## What you will do
With the pictures omitted, print exactly the lines below, from the one containing "ooking Remembering" through the one containing "parenting practices, sees", and nothing else.

## Listed entries
'''

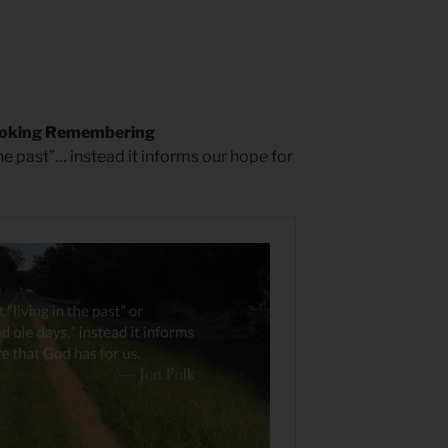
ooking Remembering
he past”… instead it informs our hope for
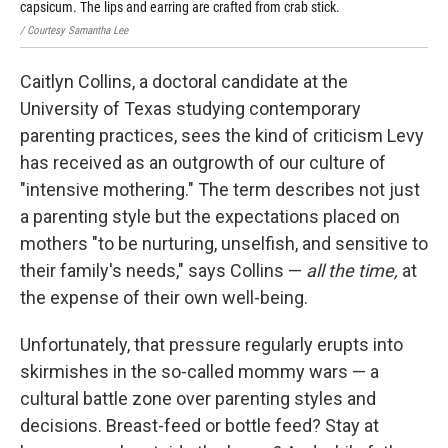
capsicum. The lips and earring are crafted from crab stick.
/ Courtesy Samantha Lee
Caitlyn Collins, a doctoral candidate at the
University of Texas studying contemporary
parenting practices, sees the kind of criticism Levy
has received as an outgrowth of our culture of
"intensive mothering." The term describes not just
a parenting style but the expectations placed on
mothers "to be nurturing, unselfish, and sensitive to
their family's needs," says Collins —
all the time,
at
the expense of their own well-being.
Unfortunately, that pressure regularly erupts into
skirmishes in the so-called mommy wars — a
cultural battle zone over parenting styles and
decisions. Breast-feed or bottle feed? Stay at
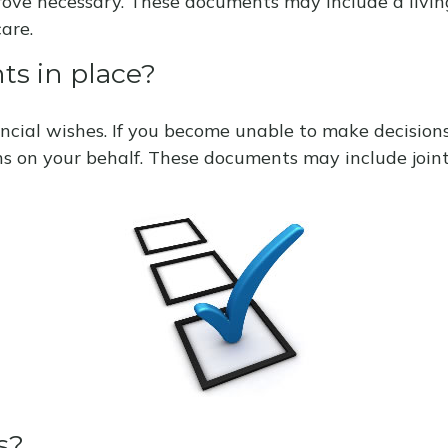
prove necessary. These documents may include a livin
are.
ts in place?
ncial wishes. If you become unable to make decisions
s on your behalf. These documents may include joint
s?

'''
'''

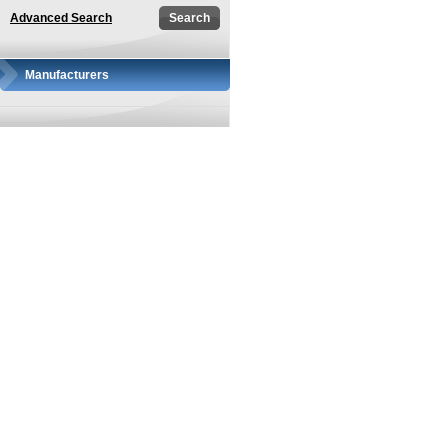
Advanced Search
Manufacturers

'''

## Response to the exercise
ooking Remembering
he past”… instead it informs our hope for
capsicum. The lips and earring are crafted from crab stick.
/ Courtesy Samantha Lee
Caitlyn Collins, a doctoral candidate at the
University of Texas studying contemporary
parenting practices, sees the kind of criticism Levy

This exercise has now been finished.